TASK REQUIREMENTS: Repeat the records below exactly. Omit the pictures.

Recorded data
──────
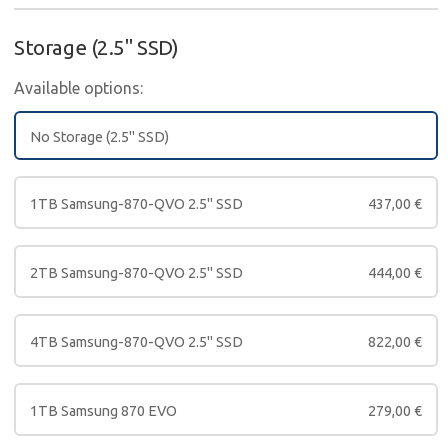
Storage (2.5" SSD)
Available options:
No Storage (2.5" SSD)
1TB Samsung-870-QVO 2.5" SSD
437,00
€
2TB Samsung-870-QVO 2.5" SSD
444,00
€
4TB Samsung-870-QVO 2.5" SSD
822,00
€
1TB Samsung 870 EVO
279,00
€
──────
ANSWER TO THE PROBLEM:
Storage (2.5" SSD)
Available options:
No Storage (2.5" SSD)
1TB Samsung-870-QVO 2.5" SSD
437,00
€
2TB Samsung-870-QVO 2.5" SSD
444,00
€
4TB Samsung-870-QVO 2.5" SSD
822,00
€
1TB Samsung 870 EVO
279,00
€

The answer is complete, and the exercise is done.